+++ Records for this exercise +++
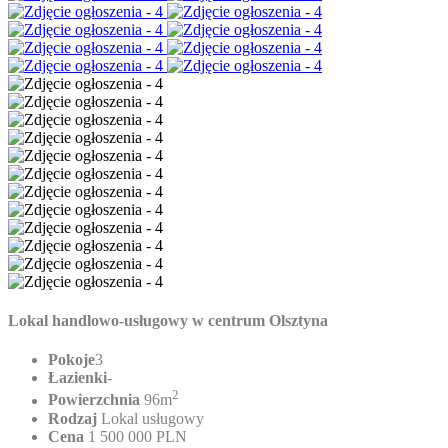
Lokal handlowo-usługowy w centrum Olsztyna
Pokoje
3
Łazienki
-
2
Powierzchnia
96m
Rodzaj
Lokal usługowy
Cena
1 500 000 PLN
+++
Work instruction :: The answer is the full set of records printed exactly, less the pictures.

Solution to this exercise ::
Lokal handlowo-usługowy w centrum Olsztyna
Pokoje
3
Łazienki
-
2
Powierzchnia
96m
Rodzaj
Lokal usługowy
Cena
1 500 000 PLN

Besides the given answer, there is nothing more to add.